Un par de salchichas humeantes me miran por sobre una multitud de latas humanas. ¿Cómo es posible la ignorancia física si Santiago es tan pequeño? (Peatonal Tucumán). Paranoia: una costumbre adherida. ¿En qué está pensando el tipo de las salchichas? Justo arriba de él hay una ventana iluminada: luz cálida. El edificio es blanco y tiene tres balcones, uno sobre el otro. ¡Revelación! Debo escribir. Escribir sobre las ventanas iluminadas de los departamentos. Quizá un cuento, pero mejor una novela. ¿Pero, quién quiere leer una novela sobre ventanas si no hay muerte o porno? Vuelvo la vista con negligencia. El tipo vendió tres salchichas durante mi distracción. Esto se parece a la Modernidad.

La peatonal comienza a comprimirse y a ceder a los anclados bajos instintos de estos predecibles días de Diciembre: siluetas saladas, histeria colectiva, nostalgia hegeliana (Famularo; El Tiburón; Galería Leonardo; Café Don Juan, don Juan que murió en la madrugada de navidad, era idéntico a mi abuelo, digo yo, era idéntico a mi papá, dice mi viejo), “precios cuidados”, gaseosas calientes, el Fantasma neoliberal, tuberculosis navideña, mucho conservante para garantizar el cáncer, chetos que se la creen toda, y la muerte también, ahí, emputecida, y sin originalidad, como la literatura burguesa, pero paradójicamente, de este lado del muro.

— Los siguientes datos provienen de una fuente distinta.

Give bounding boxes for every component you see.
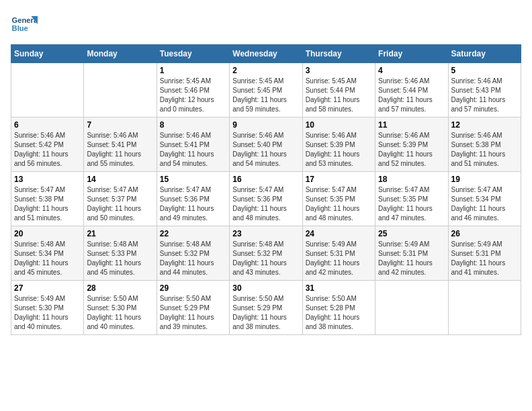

Otra vez, una vez más –¿la última vez?– la chica del lunar.

Nos separa una vidriera que apenas nos vuelve un par de reflejos convulsionados y estriados, el uno frente al otro. Apenas nos movemos. Apenas nos miramos. Porque no hace falta, porque somos cómplices, epilepsia, afán, el moho adherido al estanque de la fertilidad humana, o solo personajes de otra ficción, moscas dentro de una botella.

Hola —me dice, dilatando los labios en la peatonal.

(Los músculos de la espalda y el vientre se me hunden, atoro ambas manos, como si tuviera la boca amordazada con ganchos alucinógenos.)

Hola. —Intenta retroceder pero choca contra una columna gris, y añade—: ¿En serio no sabes que soy yo?